To investigate the fecal metabolite composition and the role of metabolites in IBS-D pathophysiology.


Thirty IBS-D patients and 15 age- and sex-matched healthy controls (HCs) underwent clinical and psychological assessments, including the IBS Symptom Severity System (IBS-SSS), an Italian modified version of the Bowel Disease Questionnaire, the Bristol Stool Form Scale (BSFS), the Hospital Anxiety and Depression Scale, and the Visceral Sensitivity Index. Visceral sensitivity to rectal distension was tested using high-resolution manometry system by the same investigator. Fecal metabolites, including amino acids and organic acids, were measured by targeted metabolomics approaches. Correlation analyses between these parameters were performed.

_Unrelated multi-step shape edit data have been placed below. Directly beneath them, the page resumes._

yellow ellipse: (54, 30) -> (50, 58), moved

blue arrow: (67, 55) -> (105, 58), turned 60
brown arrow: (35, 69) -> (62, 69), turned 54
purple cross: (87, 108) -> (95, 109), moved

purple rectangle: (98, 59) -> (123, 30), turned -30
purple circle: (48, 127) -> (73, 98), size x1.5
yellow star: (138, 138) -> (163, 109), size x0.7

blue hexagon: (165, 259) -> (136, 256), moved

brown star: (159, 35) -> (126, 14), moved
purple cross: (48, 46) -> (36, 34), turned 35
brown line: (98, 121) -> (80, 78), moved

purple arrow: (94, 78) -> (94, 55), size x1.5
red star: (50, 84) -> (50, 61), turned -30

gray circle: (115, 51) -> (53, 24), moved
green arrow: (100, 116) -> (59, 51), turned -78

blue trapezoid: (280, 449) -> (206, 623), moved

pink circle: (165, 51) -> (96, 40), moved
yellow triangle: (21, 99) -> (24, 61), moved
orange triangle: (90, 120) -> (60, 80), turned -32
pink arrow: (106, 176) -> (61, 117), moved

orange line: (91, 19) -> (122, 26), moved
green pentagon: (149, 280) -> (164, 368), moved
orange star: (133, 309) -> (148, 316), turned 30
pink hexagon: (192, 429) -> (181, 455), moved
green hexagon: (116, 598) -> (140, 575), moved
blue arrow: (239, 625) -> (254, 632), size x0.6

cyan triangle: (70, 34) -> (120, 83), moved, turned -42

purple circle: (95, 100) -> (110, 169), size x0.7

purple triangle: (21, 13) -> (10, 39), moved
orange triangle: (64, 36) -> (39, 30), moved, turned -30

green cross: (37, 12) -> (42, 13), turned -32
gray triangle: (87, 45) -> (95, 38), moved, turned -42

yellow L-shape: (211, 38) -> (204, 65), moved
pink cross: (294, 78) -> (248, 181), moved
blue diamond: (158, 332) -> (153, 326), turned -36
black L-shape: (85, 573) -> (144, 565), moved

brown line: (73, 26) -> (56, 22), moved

The patients presented with increased stool water content, more psychological symptoms and increased visceral hypersensitivity compared with the controls. In fecal metabolites, His [IBS-D: 0.0642 (0.0388, 0.1484), HC: 0.2636 (0.0780, 0.3966), P = 0.012], Ala [IBS-D: 0.5095 (0.2826, 0.9183), HC: 1.0118 (0.6135, 1.4335), P = 0.041], Tyr [IBS-D: 0.1024 (0.0173, 0.4527), HC: 0.5665 (0.2436, 1.3447), P = 0.018], Phe [IBS-D: 0.1511 (0.0775, 0.3248), HC: 0.3967 (0.1388, 0.7550), P = 0.028], and Trp [IBS-D: 0.0323 (0.0001, 0.0826), HC: 0.0834 (0.0170, 0.1759), P = 0.046] were decreased in IBS-D patients, but isohexanoate [IBS-D: 0.0127 (0.0060, 0.0246), HC: 0.0070 (0.0023, 0.0106), P = 0.028] was significantly increased. Only Tyr was mildly correlated with BSFS scores in all subjects (r = -0.347, P = 0.019). A possible potential biomarker panel was identified to correlate with IBS-SSS score (R2Adjusted = 0.693, P < 0.001). In this regression model, the levels of Tyr, Val, hexanoate, fumarate, and pyruvate were significantly associated with the symptom severity of IBS-D. Furthermore, visceral sensation, including abdominal pain and visceral hypersensitivity, was correlated with isovalerate, valerate and isohexanoate.


Altered profiles of fecal metabolites may be one of the origins or exacerbating factors of symptoms in IBS-D via increasing visceral sensitivity.

Keywords: Fecal metabolite, Irritable bowel syndrome, Amino acids, Organic acids, Short chain fatty acids, Visceral hypersensitivity

Core tip: We comprehensively assessed the clinical and psychological characteristics of irritable bowel syndrome with predominant diarrhea (IBS-D) , visceral sensitivity, and fecal metabolites. As expected, the data confirmed that metabolite compositions were different in subjects with or without IBS-D and the levels of some metabolites were significantly correlated with IBS Symptom Severity System score, visceral sensitivity, and the severity or frequency of abdominal pain. Furthermore, a potential biomarker panel was identified to correlate with the symptom severity of IBS-D. These preliminary findings provide some clues for IBS-D pathogenesis and for the search for biomarkers in symptom severity.